Friday interview with VC Rick Segal
This week wasn’t hard. Who should be the interview subject? The guy that was our inspiration to get into blogging last September.
Rick Segal is a general partner with JLA Ventures in Toronto. Does Seed, Series A and Series B investing, and is the king of the “no harm no foul” 30 minute meeting with anyone who has a neat tech idea. We’ve done deals with his firm and they’re a bunch of our favourite people.
Rick is also a widely read blogger, authouring “The Post Money Value“. Great Technorati rating as well.
Question #1. Given the choice, would you rather invest in a strong team with a weak idea, a weak team with a killer idea?
Answer: I would always go for the strong team. What’s funny about this question -which gets asked a lot- is that most strong teams don’t chase weak ideas, rather they take an idea, make it strong or grab a strong idea. People always matter.
Question #2. Would you call the “friends and family round” actual bona fide investing, or merely charity?
Answer: Friends and family is usually -and should be- helping out. Period. The expectation should be zero or a tax loss receipt. I say that, not to be harsh, but to remind those start up folks, to set expectations low enough that down the road, problems are not created with value/liquidity expectations.
Question #3. Is the Angel investor network in Canada robust enough?
Answer: No. Another 10 million dollars in angel money flowing into new ideas, projects, etc, would be great. I got the 10 million number from the number of $100k – $1MM chunks of money being asked for in the last 12 months. A more active/deeper angel network would grow the deal flow for sure.
Question #4. What is the primary mistake the entrepreneurs make when they come it to pitch you on a Series A round?
Answer: Not telling me what problem is being solved and why somebody would pay for it. Ignore all the fluff/hype/buzzword nonsense. It really is a simple opening gambit. Here is the problem, these are the people impacted, this is the solution and cost. They’ll pay because. From those simple words, everything else springs forth.
Question #5. Do you ever suffer from the urge, as a VC, to grab the steering wheel from the CEO and drive the company yourself?
Answer: Yes, and it usually involves a multi-car pile up. The rules are simple. I am not the CEO. If there is a belief, at the board level, that I should be the CEO, the action item is to replace the current CEO with somebody that can be supported by the board. All too often the ‘shadow ceo’ activity of a VC creates a self fulfilling prophesy of a bad/dead CEO because by the VC’s actions, you’ve killed that person’s ability to be effective. Very bad stuff.
Question #6. You’re a MSFT alum. Why has Microsoft been unable to do anything with success (Zune, Vista, XBOX 360, etc.) for at least the past half a decade or so?
Answer: Interestingly, the products you mention have not been out 5 years so hard to really comment on them. Given the numbers that MSFT produces, including the latest ones, I’d probably label that success.
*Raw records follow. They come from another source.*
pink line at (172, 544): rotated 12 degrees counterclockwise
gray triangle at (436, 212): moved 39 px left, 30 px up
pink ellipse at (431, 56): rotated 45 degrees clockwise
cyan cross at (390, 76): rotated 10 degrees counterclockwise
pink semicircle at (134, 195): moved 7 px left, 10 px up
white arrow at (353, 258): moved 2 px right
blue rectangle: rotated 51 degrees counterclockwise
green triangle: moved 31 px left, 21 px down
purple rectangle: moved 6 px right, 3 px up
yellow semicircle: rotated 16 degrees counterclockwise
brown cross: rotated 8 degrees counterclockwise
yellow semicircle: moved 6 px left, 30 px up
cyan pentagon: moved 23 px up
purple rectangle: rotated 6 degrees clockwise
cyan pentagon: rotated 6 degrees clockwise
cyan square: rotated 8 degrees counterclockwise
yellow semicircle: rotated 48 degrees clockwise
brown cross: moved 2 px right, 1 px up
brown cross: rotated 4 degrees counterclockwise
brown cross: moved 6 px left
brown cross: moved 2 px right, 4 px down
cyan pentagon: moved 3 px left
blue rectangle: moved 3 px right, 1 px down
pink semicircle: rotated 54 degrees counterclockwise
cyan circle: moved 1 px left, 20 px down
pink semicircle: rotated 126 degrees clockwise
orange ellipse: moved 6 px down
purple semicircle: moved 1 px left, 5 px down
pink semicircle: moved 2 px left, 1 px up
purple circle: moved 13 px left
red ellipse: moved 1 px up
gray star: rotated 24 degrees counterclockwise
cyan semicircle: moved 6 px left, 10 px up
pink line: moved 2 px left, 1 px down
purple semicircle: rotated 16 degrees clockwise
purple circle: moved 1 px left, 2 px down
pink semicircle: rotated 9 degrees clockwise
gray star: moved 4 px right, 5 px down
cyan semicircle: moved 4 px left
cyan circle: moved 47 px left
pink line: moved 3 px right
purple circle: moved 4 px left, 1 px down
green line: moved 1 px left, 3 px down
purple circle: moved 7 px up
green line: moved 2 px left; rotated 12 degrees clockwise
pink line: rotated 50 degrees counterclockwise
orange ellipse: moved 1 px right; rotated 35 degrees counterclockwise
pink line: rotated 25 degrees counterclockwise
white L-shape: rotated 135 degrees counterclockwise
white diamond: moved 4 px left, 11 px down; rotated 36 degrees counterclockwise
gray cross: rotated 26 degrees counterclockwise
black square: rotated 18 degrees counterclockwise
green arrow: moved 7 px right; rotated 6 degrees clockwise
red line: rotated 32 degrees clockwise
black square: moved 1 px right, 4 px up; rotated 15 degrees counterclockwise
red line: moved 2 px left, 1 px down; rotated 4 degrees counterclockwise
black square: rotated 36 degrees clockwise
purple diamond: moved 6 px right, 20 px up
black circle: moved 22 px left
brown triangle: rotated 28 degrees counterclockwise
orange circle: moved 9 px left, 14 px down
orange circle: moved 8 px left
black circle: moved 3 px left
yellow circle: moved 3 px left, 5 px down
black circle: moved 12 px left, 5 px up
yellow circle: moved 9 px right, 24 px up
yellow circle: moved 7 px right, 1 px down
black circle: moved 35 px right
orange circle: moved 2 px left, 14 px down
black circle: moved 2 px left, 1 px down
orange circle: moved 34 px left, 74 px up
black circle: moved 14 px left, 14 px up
But at the Macro level of “WOW” stuff being a bit lacking, I think it is the nature of big/massive corporations to slide into ‘safe’ from a market share/business perspective. With 65,000+ employees, it is not easy to maintain the culture of a start up or the free wheeling machine of the 80s/90s. Amazon, Oracle, even Google, all have growth/big company challenges ranging from beating the street to keeping the troops happy. With stories about people leaving wonder-kid Google, there is simply an almost unavoidable cycle/trap of bigco disease which just happens. MSFT has some of the brightest people of the planet working for her right along side some of the biggest corporate butt wipes imaginable. Which, of course, describes most large companies.
Question #7. What’s on your iPod?
Answer: Briefs. I’ve never really liked that loose fit boxer stuff. Oh, wait, sorry, the iPod question. I had an iPod but I gave it away as part of a charity thing for some kids. These days, I have my mobile music on a memory card inside my Blackberry 8800.
Thanks, Rick.
MRM
Well your answers are quite interesting and very positive too. I like such people who don’t try to avoid questions and rather answer them with the correct attitude and the right language too is very important!